On the other hand, Islamic traditions remain very much alive in the society, whereas Civic has recently been introduced in school curriculum in place of Islamiat for religious minority population. Secondly, according to Global Youth Development Index published by Commonwealth, a measure which uses the domain of civic participation education, employment opportunity, health and well-being and political participation to gauge the progress of young people, Pakistan ranked only 154th of 183 countries coming below sub-Saharan African nations like Sierra Leone and Ethiopia. Pakistan has the highest number of out of school children worldwide after Nigeria. Approximately 22.7 million Pakistani children age 5 to 16 did not participate in education in 2017 as per Ministry of Education, Government of Pakistan.

According to Human Rights Watch, 32 percent of girls of elementary school are out of school compared with 21 percent of boys. By grade 6, only 41 percent of girls participate in education compared to 51 percent of boys, and by the grade 9 nearly 13 percent of young women are still enrolled in schools. Crucially, Pakistan devotes few resources to education in comparison with regional countries like India or Nepal or Bangladesh. In 2017, Pakistan spent only 2.9 percent of its GDP on education, far below the government official targets of 4 percent. On the other hand, studies have shown that Pakistan’s private sector health care system is outperforming the public sector healthcare system in terms of service quality, patient satisfaction. 70 percent of population being served by the private health sector.

However, as per the claim of the ruling political party of province of Sindh, Pakistan People’s Party 500 health institutes have been established in Sindh in last 14 years of their government. Not really sure about the accuracy of this claim but we can see some visible improvement in the health sector at least. There are multiple other aspects and challenges associated with the educational and health system in Pakistan like unemployment and other many more. I would like the panelists to enlighten us on this and I would request Dr. Huma Baqai to give her opinion.

Dr. Huma Baqai Sr. Vice Chairperson KCFR: Thank you so much. I’m sitting at Pakistan Pavilion and I hate to paint a grim picture. I would like to say things are nice, I would like to say that we’re doing well, but thank you Faisal for giving those statistics, but probably I will dive into it as to why has this happened to Pakistan?
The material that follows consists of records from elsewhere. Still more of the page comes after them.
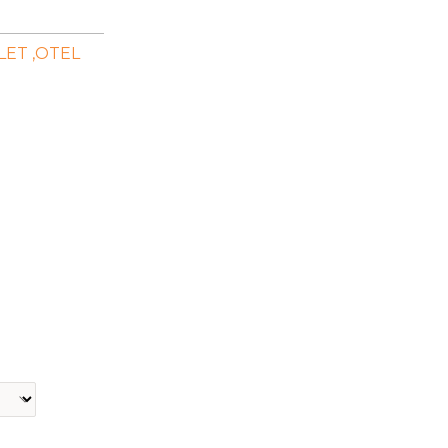
ET ,OTEL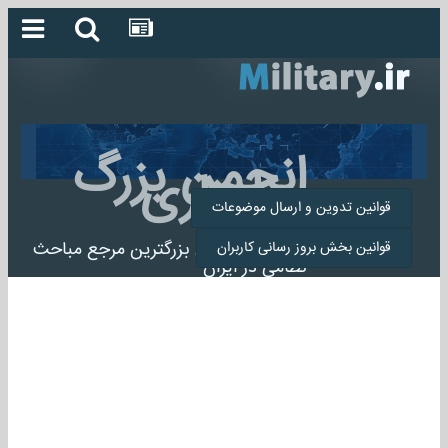
انجمن بزرگ
میلیتاری
قوانین تدوین و ارسال موضوعات
انجمن میلیتاری بزرگترین مرجع مباحث
قوانین بخش بروز رسانی کاربران
نظامی در ایران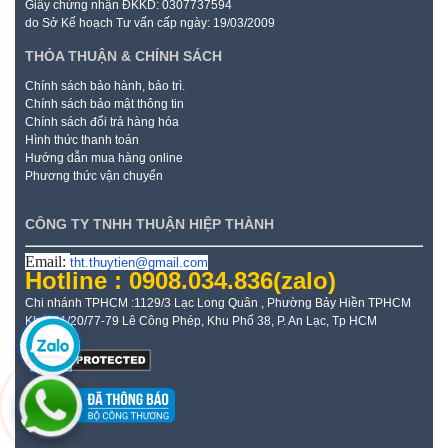
Giấy chứng nhận ĐKKD: 0307737594
do Sở Kế hoạch Tư vấn cấp ngày: 19/03/2009
THỎA THUẬN & CHÍNH SÁCH
Chính sách bảo hành, bảo trì.
Chính sách bảo mật thông tin
Chính sách đổi trả hàng hóa
Hình thức thanh toán
Hướng dẫn mua hàng online
Phương thức vận chuyển
CÔNG TY TNHH THUẬN HIỆP THÀNH
Email:
tht.thuytien@gmail.com
Hotline : 0908.034.836
(zalo)
Chi nhánh TPHCM :1129/3 Lạc Long Quân , Phường Bảy Hiền TPHCM
Kho: 21/20/77-79 Lê Công Phép, Khu Phố 38, P. An Lạc, Tp HCM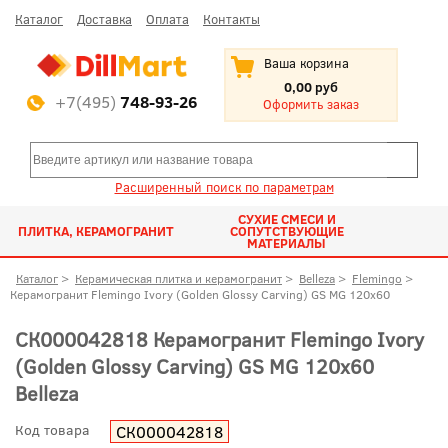
Каталог
Доставка
Оплата
Контакты
Ваша корзина
0,00 руб
+7(495)
748-93-26
Оформить заказ
Расширенный поиск по параметрам
СУХИЕ СМЕСИ И
ПЛИТКА, КЕРАМОГРАНИТ
СОПУТСТВУЮЩИЕ
МАТЕРИАЛЫ
Каталог
>
Керамическая плитка и керамогранит
>
Belleza
>
Flemingo
>
Керамогранит Flemingo Ivory (Golden Glossy Carving) GS MG 120x60
СК000042818 Керамогранит Flemingo Ivory
(Golden Glossy Carving) GS MG 120x60
Belleza
Код товара
СК000042818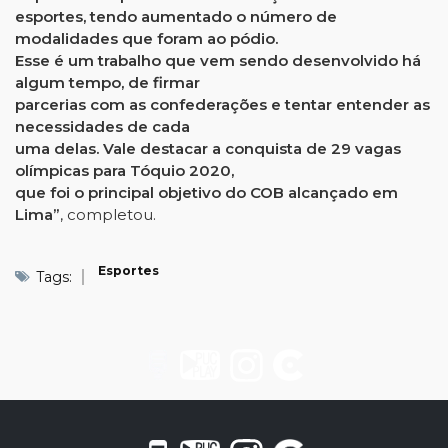
esportes, tendo aumentado o número de
modalidades que foram ao pódio.
Esse é um trabalho que vem sendo desenvolvido há
algum tempo, de firmar
parcerias com as confederações e tentar entender as
necessidades de cada
uma delas. Vale destacar a conquista de 29 vagas
olímpicas para Tóquio 2020,
que foi o principal objetivo do COB alcançado em
Lima”
, completou.
Esportes
Tags: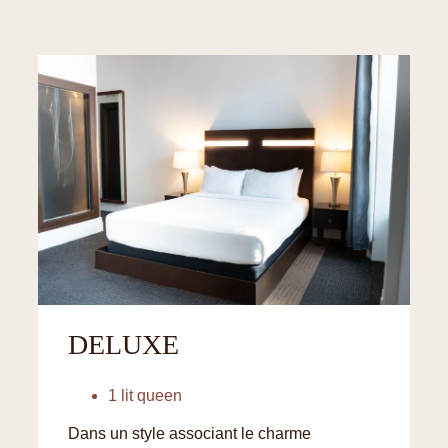
DELUXE
1 lit queen
Dans un style associant le charme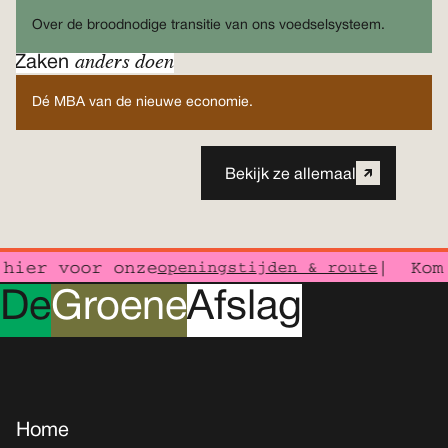
Over de broodnodige transitie van ons voedselsysteem.
anders doen
Zaken
Dé MBA van de nieuwe economie.
Bekijk ze allemaal
ier voor onze
| Kom j
openingstijden & route
D
e
G
roene
A
fslag
Home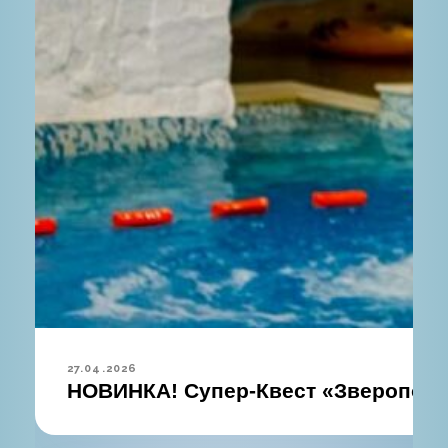
27.04.2026
НОВИНКА! Супер-Квест «Зверополи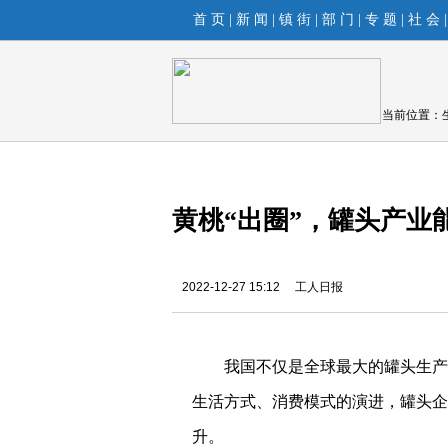
首 页
|
新 闻
|
镇 街
|
部 门
|
专 题
|
社 会
当前位置：
黄桃“出圈”，罐头产业
2022-12-27 15:12
工人日报
我国不仅是全球最大的罐头生产
生活方式、消费模式的演进，罐头企
升。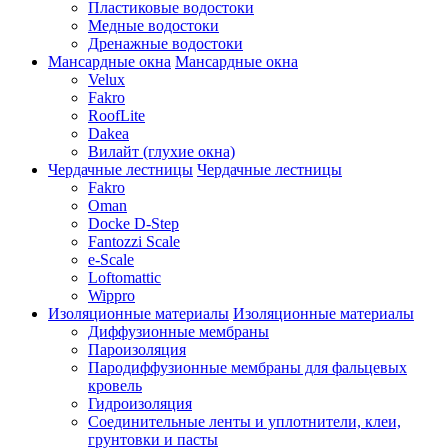
Пластиковые водостоки
Медные водостоки
Дренажные водостоки
Мансардные окна
Мансардные окна
Velux
Fakro
RoofLite
Dakea
Вилайт (глухие окна)
Чердачные лестницы
Чердачные лестницы
Fakro
Oman
Docke D-Step
Fantozzi Scale
e-Scale
Loftomattic
Wippro
Изоляционные материалы
Изоляционные материалы
Диффузионные мембраны
Пароизоляция
Пародиффузионные мембраны для фальцевых
кровель
Гидроизоляция
Соединительные ленты и уплотнители, клеи,
грунтовки и пасты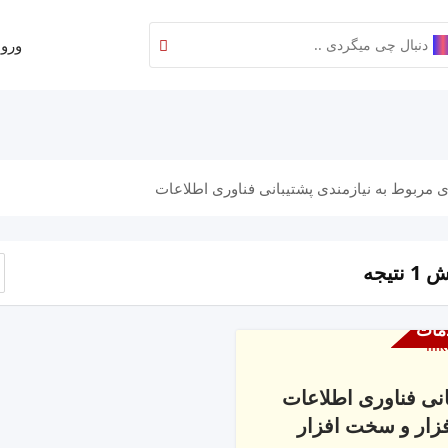
ورود
 مربوط به نیازمندی پشتیبانی فناوری اطلاعات
نتیجه
مات
انی فناوری اطلاعات
فزار و سخت افزار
I’ve been associated with education for the last 25 years, what has happened to education is that I think, greed driven capitalism in Pakistan has destroyed education, where gradually we turned education into a privilege and not a right and more so, how we allowed the private sector to take over the responsibility of imparting good education, and the public sector was left to deteriorate to a point where now it’s almost turned into a joke.

I’ve been associated with a public sector university for last 12 years and then I moved on to a public sector university which was run like a private university, and that is why one is where degrees are turned out which are not worth the paper they are written on, and other is called an island of excellence in Pakistan. But can we get on with this? Because what the percentage of private education is, it’s like a drop in the ocean, and what the rest of the country is left to is institutions, that are imparting absolutely compromised education. Is it a function of money? It could be, because we allocate very little money to education, but what is perhaps even more interesting is, that we don’t even spend what is allocated to education, and what is spent is spent in a way where it is not benefiting the masses, the people.

So when I talk about problems of Pakistan, the thing that comes to my mind immediately is that how elite capture of policy making has turned it into a state which will only cater to the elite. And as a result, the middle class and the lower middle class, when looking for upper social mobility, for which education is the only tool, will actually go to any lengths to educate their children in schools and colleges, which are very expensive, even in Pakistan. So I know families who sell out their property to put their children to school. So that is one aspect that I wanted to speak about, I think it’s greed driven capitalism that has done this to the education and when you leave a subject like education to the markets, markets work for profits. Pakistan is a country where education is a need and we need to have a need driven strategy to handle it.

The second thing that I want to sort of really come up on is, that while we were doing this, we also commodified education. So we commodified education, it became a commodity that would sell, so you had mushrooming of institutions that were giving degrees in business and IT and entrepreneurship, which is the new buzzword, and we stopped teaching our people history and literature and social sciences, and then we said why is there so much extremism in our society? There’s so much extremism in our society because we stop lubricating our education with subjects which allowed people, which allowed education, which humanized education if I may say so. And then, we have been unable to relate imparting of education and coming up of universities and the deterioration of the public sector to the demographic explosion that Pakistan is experiencing.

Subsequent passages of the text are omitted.